Answer: Executive Sous Chefs usually reach their position by either an extensive course in culinary education or on the job training and hands-on experience. They may also start off in a lower role and work their way up.
Executive Chefs may also help Executive Sous Chefs with any new skills they need to learn in order to do their job properly. Plus, if the Head Chef has a hard time finding qualified workers, a Commis Chef who already has experience skills may get promoted into this position.
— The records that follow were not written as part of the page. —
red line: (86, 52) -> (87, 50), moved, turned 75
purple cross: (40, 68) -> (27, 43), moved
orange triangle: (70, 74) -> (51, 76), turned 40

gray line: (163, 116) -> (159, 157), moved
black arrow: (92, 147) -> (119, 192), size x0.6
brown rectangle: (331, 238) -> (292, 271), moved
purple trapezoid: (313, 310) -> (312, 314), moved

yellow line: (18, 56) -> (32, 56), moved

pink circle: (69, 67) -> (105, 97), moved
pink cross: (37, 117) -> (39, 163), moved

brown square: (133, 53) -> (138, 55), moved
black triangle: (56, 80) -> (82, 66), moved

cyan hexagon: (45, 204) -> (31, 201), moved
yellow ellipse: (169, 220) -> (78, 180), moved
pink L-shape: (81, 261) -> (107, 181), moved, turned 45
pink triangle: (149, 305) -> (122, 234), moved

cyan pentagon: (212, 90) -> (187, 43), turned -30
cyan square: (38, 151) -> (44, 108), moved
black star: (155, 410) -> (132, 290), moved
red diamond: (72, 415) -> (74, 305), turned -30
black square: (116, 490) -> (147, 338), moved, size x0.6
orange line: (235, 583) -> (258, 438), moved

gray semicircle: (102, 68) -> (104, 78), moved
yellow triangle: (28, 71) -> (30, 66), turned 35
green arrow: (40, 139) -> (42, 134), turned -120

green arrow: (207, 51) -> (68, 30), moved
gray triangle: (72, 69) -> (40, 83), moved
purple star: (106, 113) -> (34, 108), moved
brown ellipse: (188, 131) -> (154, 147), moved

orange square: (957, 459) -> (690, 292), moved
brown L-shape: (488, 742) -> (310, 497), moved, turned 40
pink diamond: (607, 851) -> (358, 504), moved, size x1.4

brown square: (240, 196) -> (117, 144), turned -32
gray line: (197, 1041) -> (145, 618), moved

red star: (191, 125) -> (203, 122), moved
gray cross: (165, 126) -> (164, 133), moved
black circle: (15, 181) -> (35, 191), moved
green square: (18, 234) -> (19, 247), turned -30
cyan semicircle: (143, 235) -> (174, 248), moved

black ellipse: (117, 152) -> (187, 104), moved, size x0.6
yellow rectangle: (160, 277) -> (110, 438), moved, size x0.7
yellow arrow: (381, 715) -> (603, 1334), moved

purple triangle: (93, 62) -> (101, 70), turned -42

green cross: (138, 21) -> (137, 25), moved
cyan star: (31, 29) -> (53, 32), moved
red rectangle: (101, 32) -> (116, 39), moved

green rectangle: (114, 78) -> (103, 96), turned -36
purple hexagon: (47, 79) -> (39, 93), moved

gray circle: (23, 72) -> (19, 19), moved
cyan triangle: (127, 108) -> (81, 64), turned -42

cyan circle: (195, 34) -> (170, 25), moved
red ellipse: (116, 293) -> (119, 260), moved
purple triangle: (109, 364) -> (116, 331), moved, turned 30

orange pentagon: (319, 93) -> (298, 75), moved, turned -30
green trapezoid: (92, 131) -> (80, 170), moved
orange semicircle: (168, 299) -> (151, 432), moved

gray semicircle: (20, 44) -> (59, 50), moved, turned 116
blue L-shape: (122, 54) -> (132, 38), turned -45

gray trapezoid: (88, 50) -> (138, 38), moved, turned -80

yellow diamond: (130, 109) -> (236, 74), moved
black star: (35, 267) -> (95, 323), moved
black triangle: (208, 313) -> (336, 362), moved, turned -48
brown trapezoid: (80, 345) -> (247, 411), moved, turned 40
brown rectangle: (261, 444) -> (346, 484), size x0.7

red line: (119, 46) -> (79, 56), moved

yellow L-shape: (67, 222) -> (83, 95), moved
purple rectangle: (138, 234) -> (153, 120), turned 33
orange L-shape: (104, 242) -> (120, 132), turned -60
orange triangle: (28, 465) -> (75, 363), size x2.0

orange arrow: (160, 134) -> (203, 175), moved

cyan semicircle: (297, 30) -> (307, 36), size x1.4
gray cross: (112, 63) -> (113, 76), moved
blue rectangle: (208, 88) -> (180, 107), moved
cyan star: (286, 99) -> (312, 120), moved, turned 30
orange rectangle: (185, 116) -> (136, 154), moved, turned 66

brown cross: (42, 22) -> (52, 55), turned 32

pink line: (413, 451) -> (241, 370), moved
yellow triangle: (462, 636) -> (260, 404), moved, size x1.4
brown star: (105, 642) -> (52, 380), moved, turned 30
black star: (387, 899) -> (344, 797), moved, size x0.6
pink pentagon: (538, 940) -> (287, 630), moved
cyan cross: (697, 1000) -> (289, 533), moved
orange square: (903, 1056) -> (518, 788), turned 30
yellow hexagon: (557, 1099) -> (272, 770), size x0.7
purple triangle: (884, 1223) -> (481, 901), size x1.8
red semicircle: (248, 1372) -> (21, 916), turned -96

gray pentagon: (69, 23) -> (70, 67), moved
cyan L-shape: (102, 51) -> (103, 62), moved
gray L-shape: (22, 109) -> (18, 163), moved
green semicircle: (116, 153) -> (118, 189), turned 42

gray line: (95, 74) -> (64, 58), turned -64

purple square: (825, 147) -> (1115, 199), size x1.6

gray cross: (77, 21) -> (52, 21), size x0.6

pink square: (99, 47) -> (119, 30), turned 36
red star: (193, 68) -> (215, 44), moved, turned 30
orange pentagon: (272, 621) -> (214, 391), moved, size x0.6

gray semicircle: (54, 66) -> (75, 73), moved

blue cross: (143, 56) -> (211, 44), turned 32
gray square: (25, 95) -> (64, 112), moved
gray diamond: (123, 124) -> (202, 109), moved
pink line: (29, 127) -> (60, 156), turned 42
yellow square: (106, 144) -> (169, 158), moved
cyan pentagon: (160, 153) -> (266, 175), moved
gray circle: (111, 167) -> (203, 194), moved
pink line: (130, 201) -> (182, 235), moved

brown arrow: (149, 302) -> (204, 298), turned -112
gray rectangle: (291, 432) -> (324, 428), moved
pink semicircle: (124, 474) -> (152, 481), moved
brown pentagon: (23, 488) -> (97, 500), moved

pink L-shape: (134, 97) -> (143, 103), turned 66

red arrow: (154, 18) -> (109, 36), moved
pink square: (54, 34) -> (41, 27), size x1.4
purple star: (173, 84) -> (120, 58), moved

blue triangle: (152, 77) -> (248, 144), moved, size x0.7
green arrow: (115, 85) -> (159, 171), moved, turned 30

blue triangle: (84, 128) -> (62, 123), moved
Question: What Comes After a Sous Chef?
Answer: Once Executive Sous Chefs achieve a certain level of experience, they may be eligible to become Executive Chefs. This is usually given on the job as well and Executive Chefs can train Executive Sous Chefs in how to do their position properly.
In conclusion, being an Executive Sous Chef is both a challenging, but an incredibly rewarding position in a commercial kitchen. This role will have many responsibilities, and you’ll have to both set an example and work to very high standards. As an Executive Sous Chef, you can expect to make around $52k per year, and it’s the perfect stepping stone to work your way up to becoming an Executive Chef or to own your own restaurant.
The Executive Sous Chef is a highly skilled role; it’s a person who oversees the kitchen staff and typically has an extensive background in the catering arts. As you can see, there are many different ways to be successful as an Executive Sous Chef (though it’s not for everyone). If this job sounds appealing or interesting to you, we encourage you to reach for it. In time, this role could make you an incredibly successful culinary professional.